*** Opening of Supplied data ***
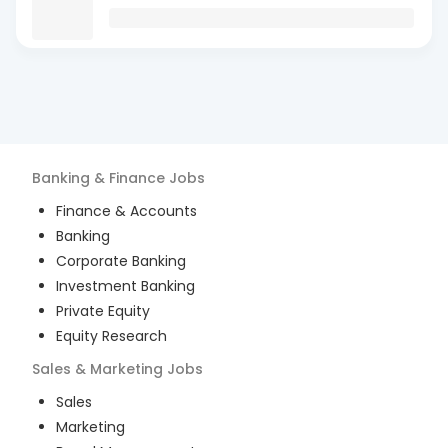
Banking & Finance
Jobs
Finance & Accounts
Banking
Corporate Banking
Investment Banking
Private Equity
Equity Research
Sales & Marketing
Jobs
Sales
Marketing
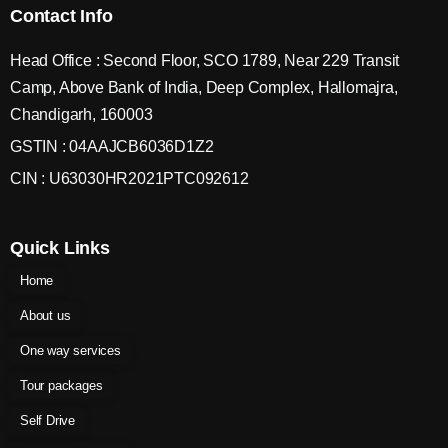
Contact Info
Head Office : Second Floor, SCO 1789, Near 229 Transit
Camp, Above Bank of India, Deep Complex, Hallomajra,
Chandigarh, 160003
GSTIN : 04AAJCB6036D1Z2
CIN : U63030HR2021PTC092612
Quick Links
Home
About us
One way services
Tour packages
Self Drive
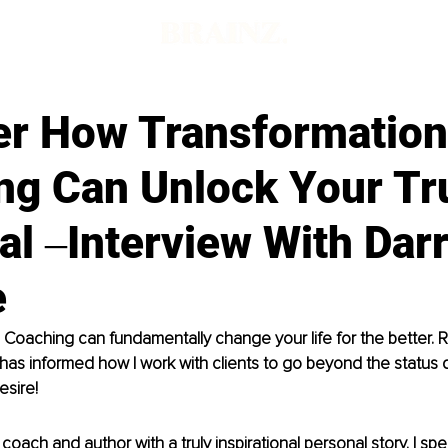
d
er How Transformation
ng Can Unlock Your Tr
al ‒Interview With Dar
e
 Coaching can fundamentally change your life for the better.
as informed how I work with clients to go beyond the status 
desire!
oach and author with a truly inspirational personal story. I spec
*** Close of Supplied data ***
*** Opening of Supplied data ***
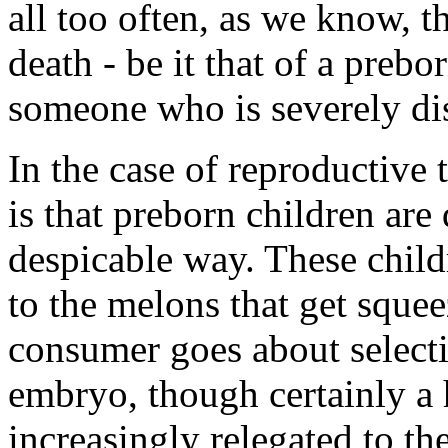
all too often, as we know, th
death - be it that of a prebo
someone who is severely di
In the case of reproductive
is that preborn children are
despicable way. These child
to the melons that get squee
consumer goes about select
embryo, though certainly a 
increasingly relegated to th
*** Close of Supplied data ***
== What is expected ==
What is needed is a verbatim copy of every line in the records above from the one containing "al ‒Interview With Dar" down to the one containing "oach and author", both included, and nothing more.

== Task solution ==
al ‒Interview With Dar
e
 Coaching can fundamentally change your life for the better.
as informed how I work with clients to go beyond the status 
desire!
oach and author with a truly inspirational personal story. I spec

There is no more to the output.